Use the function name to call the function from an SQL request. The function name is not necessarily the database object name stored in DBC.TVM.
| Specific Name | Name Stored in DBC.TVM |
|---|---|
| Not assigned to the function | Function name. The function name must be unique within its database. |
| Assigned to the function | Specific function name. The function name need not be unique within its database. See "Function Class Clause" in Using Clauses: CREATE FUNCTION and REPLACE FUNCTION (External Form). |
You can give a function the same name as a column, but avoid ambiguity. For example, if the column name is followed with a database-style type clause as in the following example, then the system assumes that text_find is a reference to the function named text_find, not a reference to the identically named column text_find:
text_find(FLOAT),
- Use the ANSI syntax for CAST to make an explicit declaration of data type rather than a function parameter. For example,
CAST (text_find as FLOAT)
- Qualify the column name fully. For example,
sales.text_find (FLOAT)
In this example, sales is the table that contains the column named text_find.

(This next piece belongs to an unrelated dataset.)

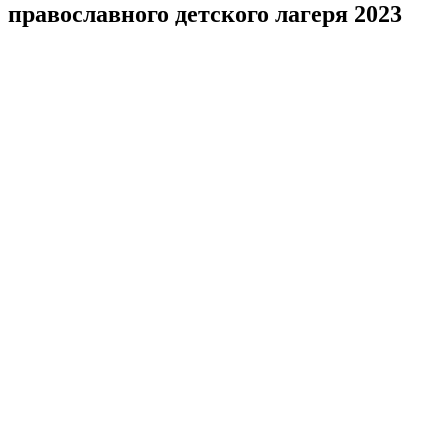
православного детского лагеря 2023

The scope of the function name is the database or user that contains it. If the function is in a different database or user than your default, you can precede the function name with its containing database or user name.
Multiple functions can have the same function name. This is called function name overloading. If you overload function names, the parameter type specifications among the overloaded function names must be sufficiently different to be distinguishable or you must use the TD_ANYTYPE parameter data type. You cannot overload the names of functions written to enforce row-level security.